Roy Moore avait gagné cette primaire contre le candidat de l’establishment Lester Strange et s’engageait donc doucement dans une victoire certaine. La dernière victoire démocrate dans cet état ultraconservateur remonte aux années 80 et Donald Trump a gagné avec 28 % d’avance sur Hillary Clinton. C’était donc une promenade de santé. Et puis, patatras, l’article du Washington remet tout en question.
La cartographie électorale de l’Alabama est loin d’être uniforme et presque tout aussi polarisé que l’ensemble du pays. Lors des dernières élections de 2016, les zones urbaines autour de Birmingham et Montgomery avaient voté assez largement en faveur de Hillary Clinton et le reste de l’Etat pour Donald Trump a une écrasante majorité, parfois dépassant les 80 %, voire approchant les 90 %. Comme l’avait déclaré en son temps Arnaud Montebourg, dans certains comtés, une chèvre avec l’étiquette républicain serait certaine de l’emporter.

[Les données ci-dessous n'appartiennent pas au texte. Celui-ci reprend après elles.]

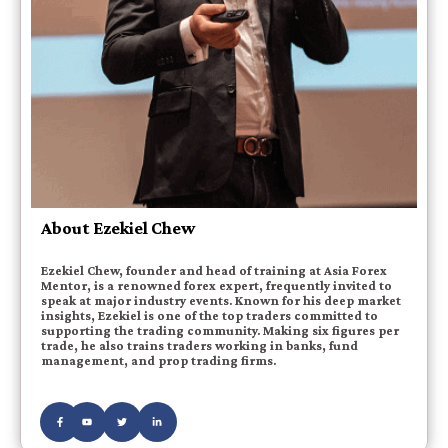
About Ezekiel Chew
Ezekiel Chew, founder and head of training at Asia Forex
Mentor, is a renowned forex expert, frequently invited to
speak at major industry events. Known for his deep market
insights, Ezekiel is one of the top traders committed to
supporting the trading community. Making six figures per
trade, he also trains traders working in banks, fund
management, and prop trading firms.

Les Républicains se sont alors organisés en plusieurs groupes. Les soutiens indéfectibles – beaucoup sont dans l’état de l’Alabama – de Roy Moore avec comme principal argument : il est étrange que cette information sorte juste quatre semaines avant les élections alors que Roy Moore est un homme public de l’état depuis une quarantaine d’années. Certains allant même jusqu’à dire qu’il y a prescription. Et les plus radicaux soutiennent Roy Moore en pleine connaissance de cause. La déclaration la plus stupide étant celle de l’auditeur d’état Jim Ziegler n’hésitant pas à faire la comparaison avec Marie et Joseph. Il fallait y penser. S’il y avait un prix de l’absurdité, il serait hors concours. Une cinquantaine de pasteurs de l’Etat ont publié une lettre de soutien à Roy Moore sur leur page Facebook (pour lire la lettre) dont la lecture est édifiante.
Le deuxième camp est celui des « Si c’est vrai alors il faut qu’il se retire ». Et le troisième est constitué de quelques pionniers dont John McCain qui n’ont pas hésité à déclarer que Roy Moore devait se retirer étant donné les charges qui pesaient sur lui. Au fur et à mesure que l’affaire prend de l’ampleur, en particulier avec les déclarations d’une cinquième victime, les membres du deuxième groupe ont tendance à déserter pour adhérer au troisième. Evidemment, les enjeux sont très importants car les bulletins de vote sur lequel le nom de Roy Moore est imprimé ont déjà été envoyés pour les votes anticipés, il est donc impossible de modifier que ce soit.
Que Roy Moore se retire ou non, il est possible d’ajouter un « write-in » candidat. L’électeur écrit le nom du candidat (ou pose un autocollant) choisi par le parti sur le bulletin. Mais à ce jour, que Roy Moore se retire ou non, le candidat républicain sera en position très délicate pour cette élection spéciale destinée à remplir le siège vacant depuis la nomination de Jeff Sessions au poste de ministre de la Justice. Ce qui ramènerait la majorité pour les républicains au Sénat à 51 sièges. Réduisant encore plus les chances de voter quoi que ce soit, en particulier la loi sur la réforme fiscale.
L’autre affaire en filigrane de cette histoire est celle de Donald Trump, accusé par une douzaine de femmes pour harcèlement sexuel, une accusation balayée d’un revers de main par le président mais qui n’est en rien hors du champ des possibles. L’épisode de l’Hollywood Tape donnant un certain crédit à ces allégations. Mais Donald Trump est président alors que Roy Moore n’est que candidat au Sénat des Etats-Unis pour l’état de l’Alabama.